Crap, I miss my monkey-fish!

This is what I get for not sleeping at all through the night.
Too much time in my hands filled with.. not having him around like always.
Yea yeah.. I'm needy. It sucks.
Especially when I go into my crazy mode and push him away instead of holding onto him. ah.. stupid self-preservation. I don't think it'll ever make sense.

Most times I'm not even mad. I simply become.. cold and frigid in the hopes that the fall won't hurt me as bad.
Am I making sense here or I'm just making it even more complicated?
I keep trying to explain myself but I don't think it's getting any clearer.

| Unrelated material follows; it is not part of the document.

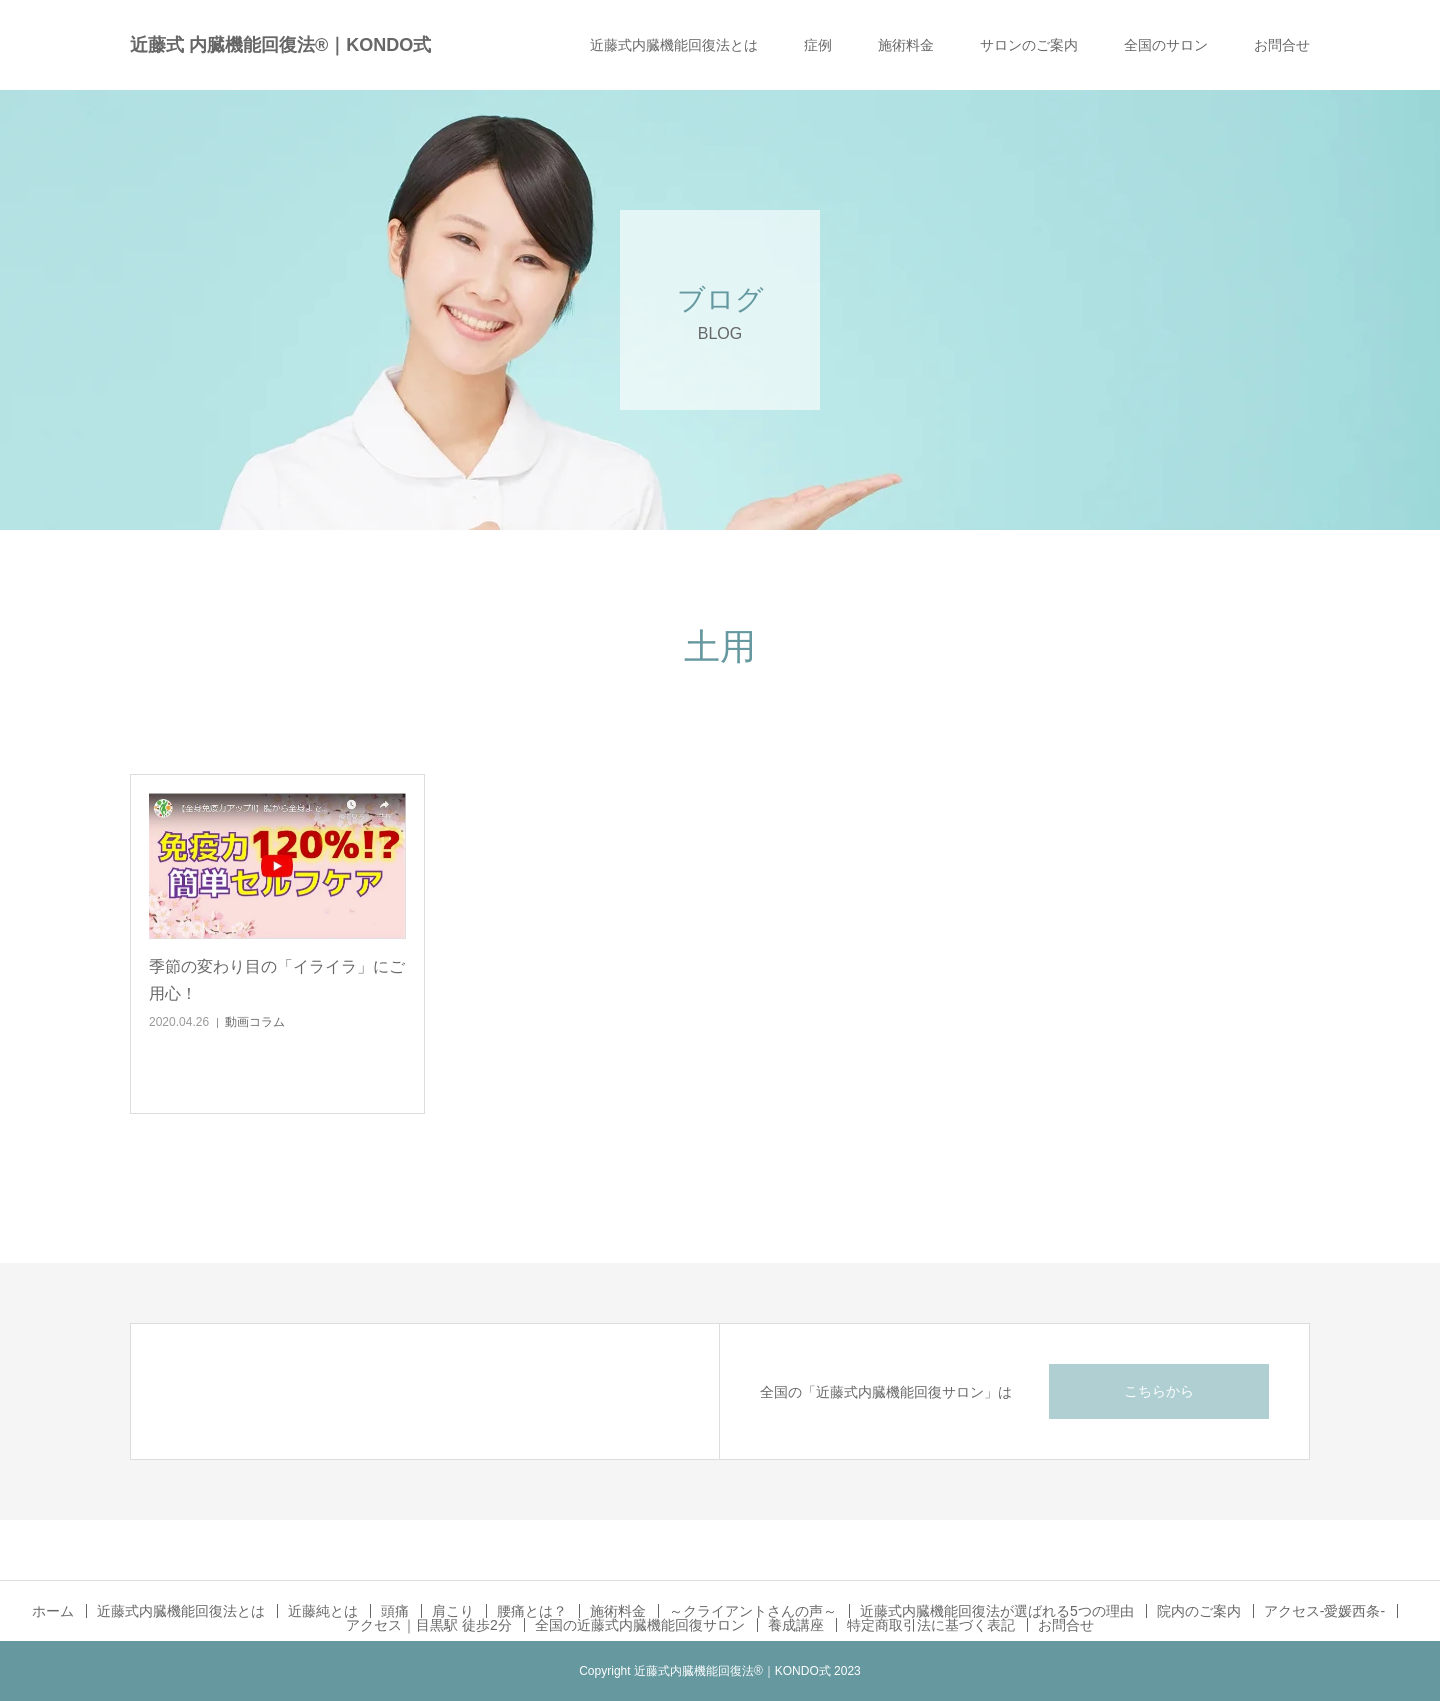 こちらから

Now I'm wondering if I should even talk about him in here. Suppose he's always been really private about himself. Kinda. He talks a lot, honestly. But he also listens a lot.. which I love. And the crazy things he does like getting on one knee in the middle of a mall just to see me freak out. And he talks a lot.. I swear, sometimes it is as if he won't shut up. heehee. But on the rare occasions that he quiets down.. I love how we'd just look at each other.
There really is something about seeing my own reflection in his eyes.
But he's nuts. Really. To the point that I get tempted to throw a shoe at him so he'd stop acting like a loon. (Oh, I never told him that.)
And sometimes he irritates me so bad when he goes missing. Like when we went shopping and I look away and he's gone.. only 8 minutes later I see him emerge from the dressing room. That really pissed me off. (I never told him that either.)
Basically it's okay if I go missing (it's his fault anyway for saying that he likes to look for me) but I never gave him the okay to go missing! rawrr! I HATE looking for things!

sigh.
I really hate this part. The part where it dawns on me how attached I've become to someone. It sucks. Really really sucks when despite him talking a lot about a lot of things.. I honestly don't know if I've affected him as much.. or even half.. a little..?

hmmph.
I should get some sleep before I start getting psychotic.